Amazing focus Raymond ! All of them are just awesome as all your photos are. #2 is fantastic and soooo dam crisp! Top notch photography !


----------



## Raymond J Barlow (Dec 13, 2005)

you all are so kind, and I am so proud to have such friends,  Thank you Mentos, for being so sweet, and you pretty smile!

I will keep looking out for some fine looking animals for all of you, I love to share my experiance with you.

there are a few more Maria snaps in the Snapshot Gallery.

Thanks again!


----------



## Raymond J Barlow (Dec 14, 2005)

here is another of Owlly..


----------



## BadRotation (Dec 15, 2005)

What lens?  I love the first bald eagle pic.

Im guessing its an 'L' lens or similar.  the amount of detail is amazing.


----------



## Raymond J Barlow (Dec 15, 2005)

BadRotation said:
			
		

> What lens?  I love the first bald eagle pic.
> 
> Im guessing its an 'L' lens or similar.  the amount of detail is amazing.

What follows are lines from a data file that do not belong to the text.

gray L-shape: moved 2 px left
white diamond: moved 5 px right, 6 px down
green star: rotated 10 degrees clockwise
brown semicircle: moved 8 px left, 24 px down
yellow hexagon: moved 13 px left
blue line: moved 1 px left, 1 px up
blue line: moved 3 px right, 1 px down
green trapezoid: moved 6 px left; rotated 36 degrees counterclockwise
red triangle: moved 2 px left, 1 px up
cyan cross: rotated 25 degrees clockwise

Thanks Bad.. Nikon ED, AF Nikkor 70-300 1:4-5.6D  I shoot all Manual.


----------



## AIRIC (Dec 15, 2005)

:thumbsup: :thumbsup:

Eric


----------



## JonMikal (Dec 15, 2005)

wow Raymond, these are spectacular! thank you so much for including the eagle...i love it! i love them all!


----------



## Raymond J Barlow (Dec 15, 2005)

thanks JM, my pleasure!


----------



## doenoe (Dec 16, 2005)

dude, that last snow owl is great.
I just love snowowls 
Oh, and i found out there is some sort of bird of prey house thingie near my town. Hoping to go there somewhere next week..............gonna try and get some nice pics.


----------



## mincel (Dec 16, 2005)

I like the second and the last one best. They are very clear.


----------



## Raymond J Barlow (Dec 17, 2005)

Thanks Doenoe and Micel!


----------



## terri (Dec 17, 2005)

Wonderful series!  That looks like a brood mare with those little Shetland ponies.  Do you know the owner? Is she pregnant (as she appears to be) or is that just a well-fed horse? 

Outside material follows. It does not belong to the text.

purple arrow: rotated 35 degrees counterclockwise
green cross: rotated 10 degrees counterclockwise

Your eagle shots always blow me away these days. You do amazing work with them!


----------



## danalec99 (Dec 17, 2005)

4 (the one for Airic) is a wow shot! :thumbup:


----------



## Raymond J Barlow (Dec 17, 2005)

Thanks Terri, yes, they are friends of mine, and yes! she is expecting!
thanks danalac!


----------